Last summer I accompanied a group of 20 college students on a vocation-focused overseas trip. Compounding my fear of losing either the students themselves or their voluminous documentation (so many COVID test results, health forms, and printed itineraries!) was the fact that I did not know most of these students; they were members of two COVID-disrupted cohorts of Assumption University’s SOPHIA program, a yearlong vocational discernment experience for sophomores that culminates in a trip to Rome.

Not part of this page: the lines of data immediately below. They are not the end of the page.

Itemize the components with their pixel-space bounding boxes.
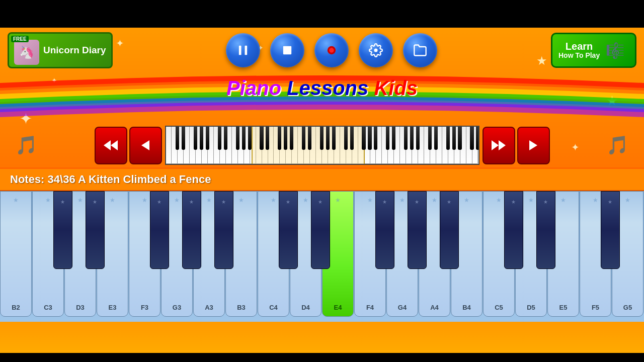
control-buttons	[123, 33, 541, 67]
piano-black-key-D3[interactable]: ★	[86, 191, 105, 269]
learn-label-line1: Learn	[558, 41, 600, 52]
toolbar: FREE 🦄 Unicorn Diary	[0, 28, 644, 73]
svg-marker-7	[141, 140, 149, 150]
notes-bar: Notes: 34\36 A Kitten Climbed a Fence	[0, 167, 644, 191]
piano-roll[interactable]	[165, 126, 479, 165]
notes-text: Notes: 34\36 A Kitten Climbed a Fence	[10, 173, 211, 186]
title-kids: Kids	[374, 77, 418, 99]
music-note-icon: 🎼	[606, 42, 624, 59]
pause-button[interactable]	[226, 33, 260, 67]
skip-back-button[interactable]	[95, 127, 127, 164]
piano-black-key-G4[interactable]: ★	[408, 191, 427, 269]
prev-button[interactable]	[129, 127, 162, 164]
record-button[interactable]	[314, 33, 349, 67]
svg-marker-6	[111, 140, 118, 150]
svg-rect-1	[245, 46, 248, 55]
piano-black-key-F5[interactable]: ★	[601, 191, 620, 269]
piano-black-key-F4[interactable]: ★	[375, 191, 394, 269]
folder-button[interactable]	[403, 33, 437, 67]
skip-forward-button[interactable]	[482, 127, 515, 164]
piano-key-B2[interactable]: ★B2	[0, 191, 32, 317]
learn-button[interactable]: Learn How To Play 🎼	[551, 33, 636, 68]
piano-black-key-F3[interactable]: ★	[150, 191, 169, 269]
stop-button[interactable]	[270, 33, 304, 67]
svg-point-4	[330, 48, 334, 52]
piano-black-key-A3[interactable]: ★	[214, 191, 233, 269]
piano-keyboard: ★B2★C3★★D3★★E3★F3★★G3★★A3★★B3★C4★★D4★★E4…	[0, 191, 644, 322]
learn-label-line2: How To Play	[558, 52, 600, 59]
piano-black-key-G3[interactable]: ★	[182, 191, 201, 269]
free-badge: FREE	[11, 36, 29, 42]
bottom-black-bar	[0, 353, 644, 362]
piano-black-key-C3[interactable]: ★	[53, 191, 72, 269]
svg-marker-5	[104, 140, 111, 150]
rainbow-area: Piano Lessons Kids	[0, 73, 644, 123]
piano-black-key-A4[interactable]: ★	[440, 191, 459, 269]
svg-marker-10	[529, 140, 537, 150]
left-music-decor: 🎵	[15, 135, 38, 156]
app-title: Unicorn Diary	[43, 45, 106, 56]
next-button[interactable]	[517, 127, 550, 164]
piano-title: Piano Lessons Kids	[0, 73, 644, 100]
app-logo-icon: 🦄	[14, 40, 39, 65]
piano-black-key-D5[interactable]: ★	[536, 191, 555, 269]
title-piano: Piano	[226, 77, 287, 99]
svg-marker-8	[492, 140, 499, 150]
right-music-decor: 🎵	[606, 135, 629, 156]
piano-nav-row: 🎵 🎵	[0, 123, 644, 167]
piano-black-key-C4[interactable]: ★	[279, 191, 298, 269]
piano-black-key-D4[interactable]: ★	[311, 191, 330, 269]
svg-rect-2	[283, 46, 291, 54]
title-lessons: Lessons	[287, 77, 374, 99]
app-logo[interactable]: FREE 🦄 Unicorn Diary	[8, 32, 113, 68]
top-black-bar	[0, 0, 644, 28]
piano-black-key-C5[interactable]: ★	[504, 191, 523, 269]
svg-rect-0	[239, 46, 242, 55]
settings-button[interactable]	[359, 33, 393, 67]
main-container: ✦ ★ ✦ ✦ ★ ✦ ★ ✦ ✦ ✦ ★ FREE 🦄 Unicorn Dia…	[0, 28, 644, 353]
svg-marker-9	[499, 140, 506, 150]
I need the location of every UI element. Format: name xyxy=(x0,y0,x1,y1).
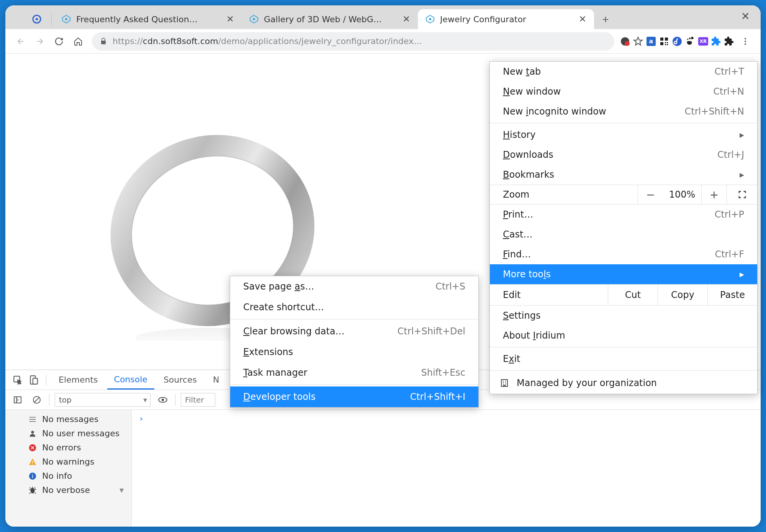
menu-zoom: Zoom − 100% + xyxy=(490,185,757,205)
zoom-out-button[interactable]: − xyxy=(638,185,663,204)
edit-paste-button[interactable]: Paste xyxy=(707,285,757,305)
back-button[interactable] xyxy=(12,33,29,50)
tab-1[interactable]: Gallery of 3D Web / WebG… ✕ xyxy=(242,9,418,29)
menu-bookmarks[interactable]: Bookmarks▸ xyxy=(490,165,757,185)
live-expr-icon[interactable] xyxy=(156,393,170,407)
menu-downloads[interactable]: DownloadsCtrl+J xyxy=(490,145,757,165)
url-bar[interactable]: https://cdn.soft8soft.com/demo/applicati… xyxy=(92,32,614,51)
console-prompt-icon: › xyxy=(139,414,144,423)
menu-new-window[interactable]: New windowCtrl+N xyxy=(490,82,757,101)
menu-incognito[interactable]: New incognito windowCtrl+Shift+N xyxy=(490,101,757,121)
ext-gnome-icon[interactable] xyxy=(685,36,696,47)
home-button[interactable] xyxy=(70,33,87,50)
menu-about[interactable]: About Iridium xyxy=(490,326,757,345)
console-output[interactable]: › xyxy=(132,410,761,527)
tab-2-title: Jewelry Configurator xyxy=(440,15,573,24)
submenu-clear-data[interactable]: Clear browsing data…Ctrl+Shift+Del xyxy=(230,321,478,342)
translate-icon[interactable] xyxy=(620,36,630,47)
ext-puzzle-blue-icon[interactable] xyxy=(711,36,722,47)
svg-rect-30 xyxy=(14,397,21,403)
submenu-developer-tools[interactable]: Developer toolsCtrl+Shift+I xyxy=(230,386,478,407)
devtools-tab-sources[interactable]: Sources xyxy=(157,370,204,390)
sidebar-row-user[interactable]: No user messages xyxy=(5,426,131,440)
sidebar-row-info[interactable]: No info xyxy=(5,469,131,483)
info-icon xyxy=(28,472,37,480)
submenu-create-shortcut[interactable]: Create shortcut… xyxy=(230,297,478,318)
sidebar-row-warnings[interactable]: No warnings xyxy=(5,455,131,469)
ext-amazon-icon[interactable]: a xyxy=(646,36,656,47)
svg-point-20 xyxy=(687,38,688,39)
svg-rect-10 xyxy=(660,38,663,41)
svg-rect-43 xyxy=(32,474,33,475)
svg-point-44 xyxy=(31,488,35,493)
menu-find[interactable]: Find…Ctrl+F xyxy=(490,244,757,264)
extensions-button[interactable] xyxy=(724,36,735,47)
soft8soft-icon xyxy=(249,15,259,24)
inspect-icon[interactable] xyxy=(11,373,25,387)
chevron-right-icon: ▸ xyxy=(740,129,744,140)
svg-rect-39 xyxy=(32,461,33,463)
svg-point-19 xyxy=(689,38,691,39)
menu-print[interactable]: Print…Ctrl+P xyxy=(490,205,757,224)
sidebar-row-verbose[interactable]: No verbose▾ xyxy=(5,483,131,497)
devtools-tab-more[interactable]: N xyxy=(206,370,226,390)
tab-0[interactable]: Frequently Asked Question… ✕ xyxy=(54,9,242,29)
ext-fedora-icon[interactable] xyxy=(672,36,683,47)
edit-cut-button[interactable]: Cut xyxy=(608,285,658,305)
filter-input[interactable] xyxy=(181,393,215,407)
sidebar-row-errors[interactable]: No errors xyxy=(5,440,131,455)
fullscreen-button[interactable] xyxy=(727,185,757,204)
more-tools-submenu: Save page as…Ctrl+S Create shortcut… Cle… xyxy=(230,276,479,408)
iridium-icon xyxy=(32,15,41,24)
tab-2[interactable]: Jewelry Configurator ✕ xyxy=(418,9,594,29)
app-launcher-icon[interactable] xyxy=(25,9,49,29)
ext-qr-icon[interactable] xyxy=(659,36,669,47)
devtools-tab-console[interactable]: Console xyxy=(107,370,154,390)
svg-point-21 xyxy=(745,38,746,39)
tab-1-close-icon[interactable]: ✕ xyxy=(403,14,410,25)
submenu-task-manager[interactable]: Task managerShift+Esc xyxy=(230,362,478,383)
menu-exit[interactable]: Exit xyxy=(490,349,757,369)
tab-0-close-icon[interactable]: ✕ xyxy=(226,14,234,25)
svg-rect-14 xyxy=(667,42,668,43)
bug-icon xyxy=(28,486,37,494)
window-close-icon[interactable]: ✕ xyxy=(741,10,750,23)
menu-managed[interactable]: Managed by your organization xyxy=(490,372,757,394)
menu-new-tab[interactable]: New tabCtrl+T xyxy=(490,62,757,82)
toolbar: https://cdn.soft8soft.com/demo/applicati… xyxy=(5,29,761,54)
device-toggle-icon[interactable] xyxy=(27,373,41,387)
new-tab-button[interactable]: ＋ xyxy=(598,11,613,27)
zoom-value: 100% xyxy=(663,189,701,200)
menu-cast[interactable]: Cast… xyxy=(490,224,757,244)
console-sidebar: No messages No user messages No errors N… xyxy=(5,410,132,527)
svg-point-3 xyxy=(65,18,67,20)
svg-rect-42 xyxy=(32,475,33,478)
svg-rect-12 xyxy=(660,42,663,45)
devtools-tab-elements[interactable]: Elements xyxy=(52,370,105,390)
clear-console-icon[interactable] xyxy=(30,393,44,407)
context-select[interactable]: top xyxy=(55,393,151,407)
ext-xr-icon[interactable]: XR xyxy=(698,36,709,47)
bookmark-star-icon[interactable] xyxy=(633,36,643,47)
svg-point-9 xyxy=(625,41,630,46)
edit-copy-button[interactable]: Copy xyxy=(658,285,707,305)
warning-icon xyxy=(28,458,37,466)
reload-button[interactable] xyxy=(51,33,67,50)
svg-rect-29 xyxy=(33,378,38,384)
svg-point-7 xyxy=(429,18,431,20)
menu-settings[interactable]: Settings xyxy=(490,306,757,326)
menu-history[interactable]: History▸ xyxy=(490,125,757,145)
sidebar-row-messages[interactable]: No messages xyxy=(5,412,131,426)
console-sidebar-toggle-icon[interactable] xyxy=(11,393,25,407)
tab-2-close-icon[interactable]: ✕ xyxy=(579,14,586,25)
submenu-save-page[interactable]: Save page as…Ctrl+S xyxy=(230,276,478,297)
more-menu-button[interactable] xyxy=(737,33,754,50)
svg-point-23 xyxy=(745,43,746,45)
svg-rect-36 xyxy=(29,421,36,422)
forward-button[interactable] xyxy=(31,33,48,50)
chevron-right-icon: ▸ xyxy=(740,269,744,280)
submenu-extensions[interactable]: Extensions xyxy=(230,342,478,362)
zoom-in-button[interactable]: + xyxy=(701,185,727,204)
menu-more-tools[interactable]: More tools▸ xyxy=(490,264,757,284)
svg-point-37 xyxy=(31,431,34,433)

I had not served as a SOPHIA mentor for these students, and I had never met most of them through advising or a class, so they were strangers to me…and I was a stranger to them.

Maria Gaughan

One student whose reputation had preceded her was rising senior Maria Gaughan. I had heard that Maria was an excellent student who was doing impressive research with one of my colleagues in the biology department. I was looking for allies on this trip and jumped at the chance to speak with Maria on the bus ride to the airport. This became the first of many fruitful conversations for us, but, as I have come to discover, I was just the latest of Maria’s formative conversation partners. Last fall, I invited her to join a student panel at our NetVUE regional gathering on mentoring in the sciences. At this event, she caught the attention of many participants, including the editor of this blog. What follows are excerpts of Maria’s reflections on seemingly small mentoring moments with big vocational impacts–what she calls “chats.”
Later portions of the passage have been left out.